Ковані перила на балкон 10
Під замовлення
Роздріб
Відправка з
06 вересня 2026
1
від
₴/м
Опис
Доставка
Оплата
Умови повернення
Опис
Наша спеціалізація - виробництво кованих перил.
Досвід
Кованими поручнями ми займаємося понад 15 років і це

EXERCISE PROMPT =
For each record above, give it again without a single change.

TASK OUTPUT =
Ковані перила на балкон 10
Під замовлення
Роздріб
Відправка з
06 вересня 2026
1
від
₴/м
Опис
Доставка
Оплата
Умови повернення
Опис
Наша спеціалізація - виробництво кованих перил.
Досвід
Кованими поручнями ми займаємося понад 15 років і це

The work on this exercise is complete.